--- START ---

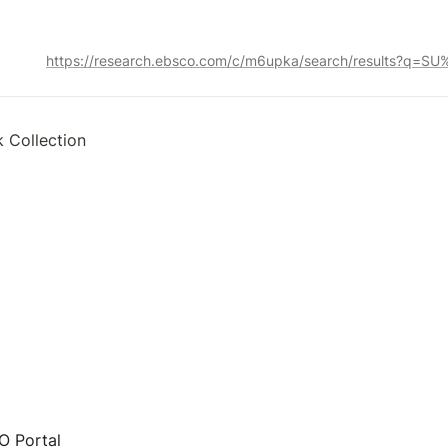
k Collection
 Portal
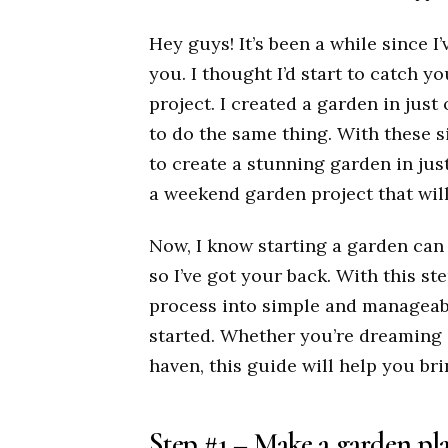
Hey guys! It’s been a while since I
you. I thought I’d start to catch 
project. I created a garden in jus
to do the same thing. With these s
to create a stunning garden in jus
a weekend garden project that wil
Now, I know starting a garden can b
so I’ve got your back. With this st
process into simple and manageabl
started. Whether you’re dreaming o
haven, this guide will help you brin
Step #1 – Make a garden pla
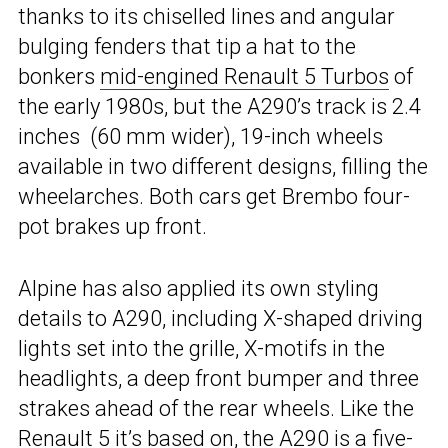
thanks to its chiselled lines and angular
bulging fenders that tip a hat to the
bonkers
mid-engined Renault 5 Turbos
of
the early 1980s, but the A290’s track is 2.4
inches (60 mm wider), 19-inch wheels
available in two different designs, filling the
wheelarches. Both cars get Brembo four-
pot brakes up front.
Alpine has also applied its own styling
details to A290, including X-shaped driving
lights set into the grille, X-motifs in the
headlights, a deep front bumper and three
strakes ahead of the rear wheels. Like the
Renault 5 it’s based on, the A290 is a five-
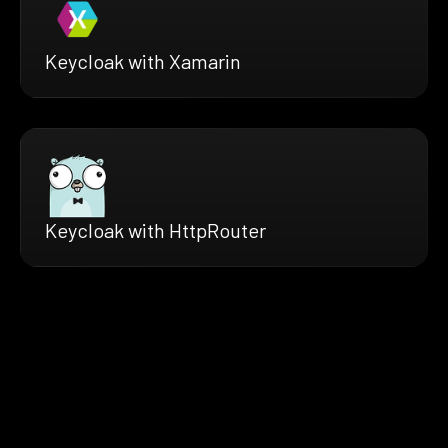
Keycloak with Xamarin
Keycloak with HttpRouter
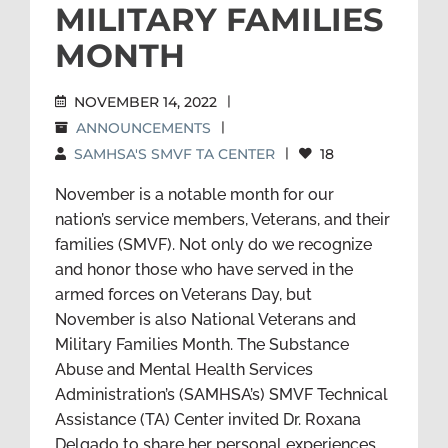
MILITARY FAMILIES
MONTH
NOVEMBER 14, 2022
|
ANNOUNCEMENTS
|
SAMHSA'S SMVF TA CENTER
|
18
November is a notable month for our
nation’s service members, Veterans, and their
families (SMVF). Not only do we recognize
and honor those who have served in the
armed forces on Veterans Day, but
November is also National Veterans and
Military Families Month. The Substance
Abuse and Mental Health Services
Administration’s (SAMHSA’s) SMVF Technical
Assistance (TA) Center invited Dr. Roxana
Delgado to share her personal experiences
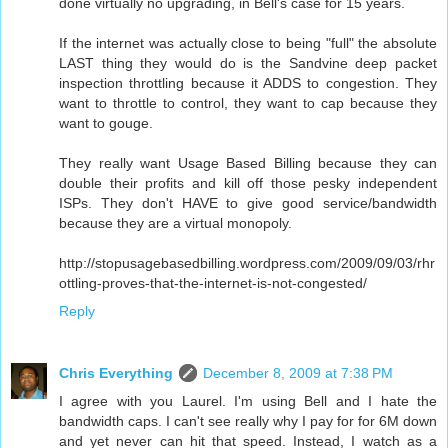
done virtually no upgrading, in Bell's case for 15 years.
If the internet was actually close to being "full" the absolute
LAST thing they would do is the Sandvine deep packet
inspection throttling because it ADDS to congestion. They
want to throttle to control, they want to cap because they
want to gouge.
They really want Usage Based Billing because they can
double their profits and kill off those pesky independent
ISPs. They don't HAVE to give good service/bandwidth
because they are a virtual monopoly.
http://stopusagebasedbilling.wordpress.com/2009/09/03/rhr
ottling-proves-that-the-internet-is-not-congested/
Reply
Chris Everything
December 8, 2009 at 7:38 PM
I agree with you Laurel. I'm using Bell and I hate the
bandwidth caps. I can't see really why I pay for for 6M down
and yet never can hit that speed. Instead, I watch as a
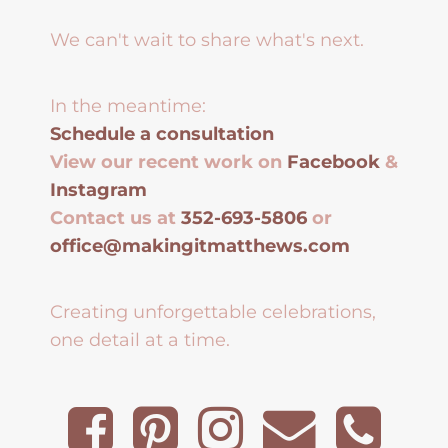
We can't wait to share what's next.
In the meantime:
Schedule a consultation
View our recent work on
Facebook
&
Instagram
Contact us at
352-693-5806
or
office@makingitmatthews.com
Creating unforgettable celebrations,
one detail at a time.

--- END ---

Write out the listing word for word, omitting the pictures it holds.

- EXERCISE SOLUTION
k Collection
 Portal
Hey guys! It’s been a while since I
you. I thought I’d start to catch 
project. I created a garden in jus
to do the same thing. With these s
to create a stunning garden in jus
a weekend garden project that wil
Now, I know starting a garden can b
so I’ve got your back. With this st
process into simple and manageabl
started. Whether you’re dreaming o
haven, this guide will help you brin
Step #1 – Make a garden pla
thanks to its chiselled lines and angular
bulging fenders that tip a hat to the
bonkers
mid-engined Renault 5 Turbos
of
the early 1980s, but the A290’s track is 2.4
inches (60 mm wider), 19-inch wheels
available in two different designs, filling the
wheelarches. Both cars get Brembo four-
pot brakes up front.
Alpine has also applied its own styling
details to A290, including X-shaped driving
lights set into the grille, X-motifs in the
headlights, a deep front bumper and three
strakes ahead of the rear wheels. Like the
Renault 5 it’s based on, the A290 is a five-
Keycloak with Xamarin
Keycloak with HttpRouter
MILITARY FAMILIES
MONTH
NOVEMBER 14, 2022
|
ANNOUNCEMENTS
|
SAMHSA'S SMVF TA CENTER
|
18
November is a notable month for our
nation’s service members, Veterans, and their
families (SMVF). Not only do we recognize
and honor those who have served in the
armed forces on Veterans Day, but
November is also National Veterans and
Military Families Month. The Substance
Abuse and Mental Health Services
Administration’s (SAMHSA’s) SMVF Technical
Assistance (TA) Center invited Dr. Roxana
Delgado to share her personal experiences
done virtually no upgrading, in Bell's case for 15 years.
If the internet was actually close to being "full" the absolute
LAST thing they would do is the Sandvine deep packet
inspection throttling because it ADDS to congestion. They
want to throttle to control, they want to cap because they
want to gouge.
They really want Usage Based Billing because they can
double their profits and kill off those pesky independent
ISPs. They don't HAVE to give good service/bandwidth
because they are a virtual monopoly.
http://stopusagebasedbilling.wordpress.com/2009/09/03/rhr
ottling-proves-that-the-internet-is-not-congested/
Reply
Chris Everything
December 8, 2009 at 7:38 PM
I agree with you Laurel. I'm using Bell and I hate the
bandwidth caps. I can't see really why I pay for for 6M down
and yet never can hit that speed. Instead, I watch as a
We can't wait to share what's next.
In the meantime:
Schedule a consultation
View our recent work on
Facebook
&
Instagram
Contact us at
352-693-5806
or
office@makingitmatthews.com
Creating unforgettable celebrations,
one detail at a time.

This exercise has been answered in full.